The bill would prohibit local governments like counties, municipalities or school districts from filing for relief under federal bankruptcy laws.
“The real meat of the bill, perhaps the most important provision, is a provision that specifies that we as state-level actors in the persons of the governor and the state auditor are required to affirmatively consent to any decision by a county to attempt to enter into Chapter 9 bankruptcy,” Hanshaw, R-Clay, told delegates.
“We think that’s important because there are potential implications for other counties or even municipalities and certainly for the credit-worthiness of the State of West Virginia.”

Hanshaw explained the bill last week in the House Judiciary Committee and then discussed its reasoning Tuesday during an interview in the Capitol Rotunda.
“During the course of the law here, we’ve identified that we are in a minority of states that have no provision for how the state government responds in the event that one of its political subdivisions, specifically our counties, become insolvent,” Hanshaw, R-Clay, said in the interview.
Many other states have a well-choreographed process for assessing financial turmoil at the local level and taking steps to deal with that, Hanshaw said.
“We have no such process here and without such a process, we in the Legislature have some concern about what the implications of a county filing bankruptcy, for example, might be on the overall creditworthiness of the state of West Virginia or the other counties that are good actors, that have been keeping their fiscal house in order,” he said.

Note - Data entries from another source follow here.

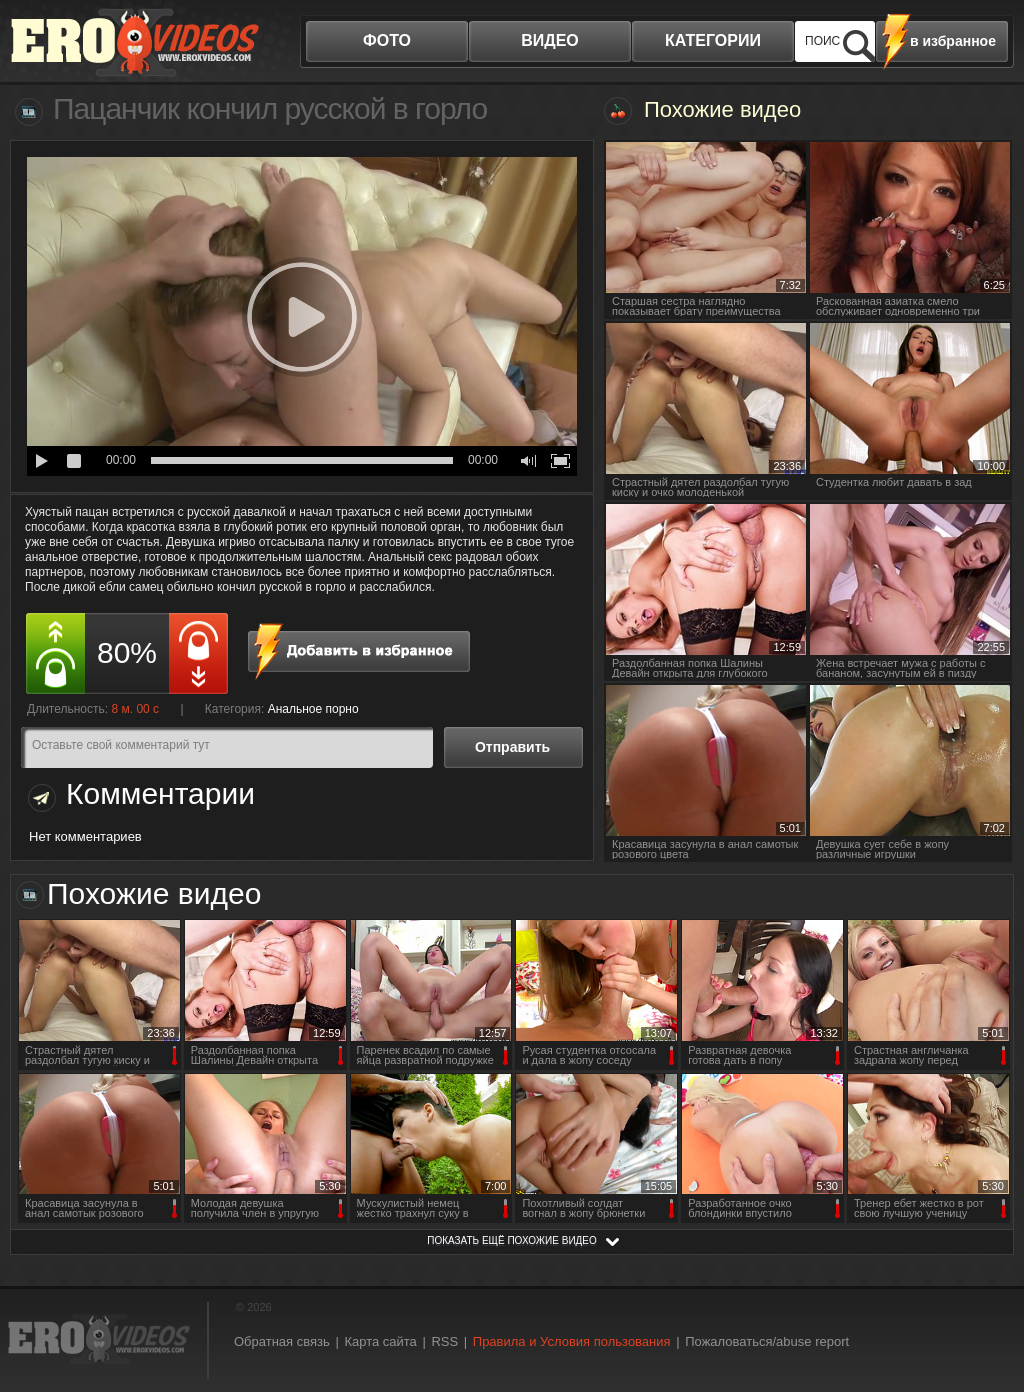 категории (713, 40)
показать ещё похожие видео (512, 1240)
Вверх (986, 1307)
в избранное (953, 41)
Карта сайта (380, 1341)
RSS (444, 1341)
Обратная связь (282, 1341)
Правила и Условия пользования (572, 1341)
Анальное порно (313, 709)
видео (550, 40)
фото (387, 40)
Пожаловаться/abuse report (767, 1341)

Before a local government would seek bankruptcy protection or fall under receivership, Hanshaw said, “that we have an established mechanism by which we, the state, would step in to deal with that issue.”
He did not discount the possibility that a local government could be in such financial distress that bankruptcy could be the appropriate route, but “we just want to be sure that here in West Virginia, in the event that ever happens, we the state have at minimum knowledge of it and more appropriately actually consented to it.
“I’m not saying there might never be a time when that’s the appropriate course of action, but we want to be sure that if that’s the appropriate course of action that we the state have said ‘Yes, we agree that’s the right thing to do. Otherwise, I fear that we would likely be on the hook for the consequences of that from a financial perspective.”